Top initiatives taken to overcome Wikipedia challenges
Wikipedia completed its 20th-anniversary last year and is today the seventh-most popular website globally. The seventh most popular website in the world hosts over 55 million article and receives 15 billion visits every month. Unlike most platforms that struggle to be inclusive in language, Wikipedia is available in 309 languages.
That said, the platform holds several challenges of inaccuracies, lack of inclusivity, and gender-gap, among others. The Wikimedia Foundation is a research foundation that is working towards overcoming these issues. There are other third part companies which are coming up with innovative solutions. We list some of these tools here.
Meta’s women biographies
Only about 20 percent of the total Wikipedia biographies are about women, and it is even smaller for women from intersectional groups. Facebook’s latest initiative leverages AI to address this imbalance. The system can research and write first drafts of Wikipedia-style biographical entries. The open-sourced tool is an end-to-end AI model that automatically creates high-quality biographical articles about important real-world public figures. The model searches websites for relevant information to draft an entry about a personality and citations. The FAIR team is also releasing a novel data set that evaluates model performance on 1,527 biographies of women from marginalised groups.
The model uses a retrieval-augmented generation architecture based on large-scale pretraining to identify only relevant information that it receives at the introduction of the subject. Next, the generation module creates the text, followed by the citation module, which builds the bibliography linking back to the sources. Finally, the biography is created section by section, with the process repeating for each section, using a caching mechanism for better context.

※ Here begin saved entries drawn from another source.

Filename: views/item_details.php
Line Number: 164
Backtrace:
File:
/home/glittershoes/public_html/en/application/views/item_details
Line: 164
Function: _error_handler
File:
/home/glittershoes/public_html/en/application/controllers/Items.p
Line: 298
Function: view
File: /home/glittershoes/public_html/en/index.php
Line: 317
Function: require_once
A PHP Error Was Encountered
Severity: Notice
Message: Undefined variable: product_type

Wikimedia Image/Caption Matching Competition on Kaggle
Wikimedia is a global movement whose mission is to free educational content. However, as explained by Wikimedia, “Wikipedia articles are missing images, and Wikipedia images are missing captions”. To mitigate this problem, the Wikipedia Image/Caption Matching Competition was introduced on Kaggle at the start of the year. It aims at developing systems that can automatically associate images with their corresponding image captions and article titles.
Google’s WIT dataset
In September 2021, Google released a Wikipedia-Based Image Text (WIT) dataset in partnership with Wikimedia Foundation to address Wikipedia’s knowledge gap. WIT is a large multimodal dataset created by extracting various text selections associated with an image from Wikimedia image links and articles. The whole development process was conducted by rigorous filtering to retain high-quality image-text sets. It aims to create a high-quality, large-sized, multilingual dataset with various content. It increases language coverage and large size compared to previous datasets, resulting in a curated set of 37.5 million entity-rich image-text examples and 11.5 million unique images across 108 languages. Google believes this dataset will help researchers build better multimodal multilingual models and identify better representation techniques, improving machine learning models in real-world tasks over visio-linguistic data.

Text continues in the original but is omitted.